**TASK DETAILS**
Exactly as written, retype all of the records that come next.

◇ ◇ ◇ ◇ ◇ ◇ ◇

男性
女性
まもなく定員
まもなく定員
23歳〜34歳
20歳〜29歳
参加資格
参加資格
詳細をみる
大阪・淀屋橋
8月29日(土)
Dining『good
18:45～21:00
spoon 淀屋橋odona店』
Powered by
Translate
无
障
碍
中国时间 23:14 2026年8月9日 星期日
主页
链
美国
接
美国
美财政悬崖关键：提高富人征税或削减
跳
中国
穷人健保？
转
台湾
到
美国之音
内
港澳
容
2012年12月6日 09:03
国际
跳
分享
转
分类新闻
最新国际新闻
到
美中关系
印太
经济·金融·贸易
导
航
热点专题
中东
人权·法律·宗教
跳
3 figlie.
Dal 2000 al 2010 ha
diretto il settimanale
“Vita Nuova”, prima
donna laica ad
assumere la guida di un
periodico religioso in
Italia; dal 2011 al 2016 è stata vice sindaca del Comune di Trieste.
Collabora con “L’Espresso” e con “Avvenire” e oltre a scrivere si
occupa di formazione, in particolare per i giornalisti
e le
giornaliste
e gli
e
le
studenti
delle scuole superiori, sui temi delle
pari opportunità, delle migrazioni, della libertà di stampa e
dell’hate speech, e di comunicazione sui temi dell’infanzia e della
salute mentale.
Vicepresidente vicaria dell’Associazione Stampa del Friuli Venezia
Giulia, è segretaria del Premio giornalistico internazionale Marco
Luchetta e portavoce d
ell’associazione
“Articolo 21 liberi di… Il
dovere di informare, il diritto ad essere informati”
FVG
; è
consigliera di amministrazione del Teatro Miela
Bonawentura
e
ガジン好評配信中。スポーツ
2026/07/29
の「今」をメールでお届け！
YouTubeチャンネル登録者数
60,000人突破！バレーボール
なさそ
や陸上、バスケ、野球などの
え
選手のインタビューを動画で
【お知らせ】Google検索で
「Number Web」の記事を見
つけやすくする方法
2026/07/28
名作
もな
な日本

◇ ◇ ◇ ◇ ◇ ◇ ◇

**REPLY TO THE TASK**
男性
女性
まもなく定員
まもなく定員
23歳〜34歳
20歳〜29歳
参加資格
参加資格
詳細をみる
大阪・淀屋橋
8月29日(土)
Dining『good
18:45～21:00
spoon 淀屋橋odona店』
Powered by
Translate
无
障
碍
中国时间 23:14 2026年8月9日 星期日
主页
链
美国
接
美国
美财政悬崖关键：提高富人征税或削减
跳
中国
穷人健保？
转
台湾
到
美国之音
内
港澳
容
2012年12月6日 09:03
国际
跳
分享
转
分类新闻
最新国际新闻
到
美中关系
印太
经济·金融·贸易
导
航
热点专题
中东
人权·法律·宗教
跳
3 figlie.
Dal 2000 al 2010 ha
diretto il settimanale
“Vita Nuova”, prima
donna laica ad
assumere la guida di un
periodico religioso in
Italia; dal 2011 al 2016 è stata vice sindaca del Comune di Trieste.
Collabora con “L’Espresso” e con “Avvenire” e oltre a scrivere si
occupa di formazione, in particolare per i giornalisti
e le
giornaliste
e gli
e
le
studenti
delle scuole superiori, sui temi delle
pari opportunità, delle migrazioni, della libertà di stampa e
dell’hate speech, e di comunicazione sui temi dell’infanzia e della
salute mentale.
Vicepresidente vicaria dell’Associazione Stampa del Friuli Venezia
Giulia, è segretaria del Premio giornalistico internazionale Marco
Luchetta e portavoce d
ell’associazione
“Articolo 21 liberi di… Il
dovere di informare, il diritto ad essere informati”
FVG
; è
consigliera di amministrazione del Teatro Miela
Bonawentura
e
ガジン好評配信中。スポーツ
2026/07/29
の「今」をメールでお届け！
YouTubeチャンネル登録者数
60,000人突破！バレーボール
なさそ
や陸上、バスケ、野球などの
え
選手のインタビューを動画で
【お知らせ】Google検索で
「Number Web」の記事を見
つけやすくする方法
2026/07/28
名作
もな
な日本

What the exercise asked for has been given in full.